Description
Single-Cell Decomposition using Hierarchical Autoencoder.
Description
Provides a fast and accurate pipeline for single-cell analyses. The 'scDHA' software package can perform clustering, dimension reduction and visualization, classification, and time-trajectory inference on single-cell data (Tran et.al. (2021) <DOI:10.1038/s41467-021-21312-2>).
README.md
scDHA
The scDHA software package can perform cell segregation through unsupervised learning, dimension reduction and visualization, cell classification, and time-trajectory inference on single-cell RNA sequencing data.
News
- The package is now available on CRAN.
- The machine learning framework is changed from Tensorflow to Torch.

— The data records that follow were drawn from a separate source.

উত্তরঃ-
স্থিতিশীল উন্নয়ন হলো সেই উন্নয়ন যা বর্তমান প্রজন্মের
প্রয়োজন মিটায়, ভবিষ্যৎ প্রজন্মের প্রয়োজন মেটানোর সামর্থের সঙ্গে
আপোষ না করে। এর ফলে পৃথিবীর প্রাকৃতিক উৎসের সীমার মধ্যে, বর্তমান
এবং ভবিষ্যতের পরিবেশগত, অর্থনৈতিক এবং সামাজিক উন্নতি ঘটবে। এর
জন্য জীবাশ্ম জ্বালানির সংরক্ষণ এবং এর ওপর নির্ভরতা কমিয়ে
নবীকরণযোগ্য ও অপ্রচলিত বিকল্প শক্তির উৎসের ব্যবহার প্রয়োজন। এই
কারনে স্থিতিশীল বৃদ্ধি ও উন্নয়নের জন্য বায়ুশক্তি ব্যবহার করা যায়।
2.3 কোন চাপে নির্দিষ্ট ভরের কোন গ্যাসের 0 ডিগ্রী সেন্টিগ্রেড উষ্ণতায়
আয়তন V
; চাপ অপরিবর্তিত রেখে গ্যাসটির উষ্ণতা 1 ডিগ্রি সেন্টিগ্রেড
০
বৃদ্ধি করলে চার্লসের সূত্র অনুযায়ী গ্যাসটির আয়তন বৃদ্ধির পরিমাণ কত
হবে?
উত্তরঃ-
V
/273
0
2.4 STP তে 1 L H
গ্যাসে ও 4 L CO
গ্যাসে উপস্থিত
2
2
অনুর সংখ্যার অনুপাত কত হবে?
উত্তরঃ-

Torch can be called directly from R. Python environment is no longer required.
How to install
- The package can be installed from CRAN or this repository.
- Using CRAN:
install.packages('scDHA')
- Using devtools:
- Install devtools:
utils::install.packages('devtools')
- Install the package using:
devtools::install_github('duct317/scDHA')
Or, install with manual and vignette:devtools::install_github('duct317/scDHA', build_manual = T, build_vignettes = T)
- Install devtools:
- When the package is loaded, it will check for the necessary
libtorch
:library(scDHA)
libtorch
can be installed using:torch::install_torch()
To run the Goolam example
- Load the package:
library(scDHA)
- Load Goolam dataset:
data('Goolam'); data <- t(Goolam$data); label <- as.character(Goolam$label)
- Log transform the data:
data <- log2(data + 1)
- Generating clustering result:
result <- scDHA(data, seed = 1)
- The clustering result can be found here:
cluster <- result$cluster
- Calculating adjusted Rand Index using mclust package:
mclust::adjustedRandIndex(cluster,label)
- A detailed tutorial on how to use scDHA package is available at http://scdha.tinnguyen-lab.com/
Or, a vignette in R Notebook format is available here
How to use the package for new data
To use our package for new data, the package includes these functions:
- scDHA: main function, doing dimension reuction and clustering. The input is a matrix with rows as samples and columns as genes.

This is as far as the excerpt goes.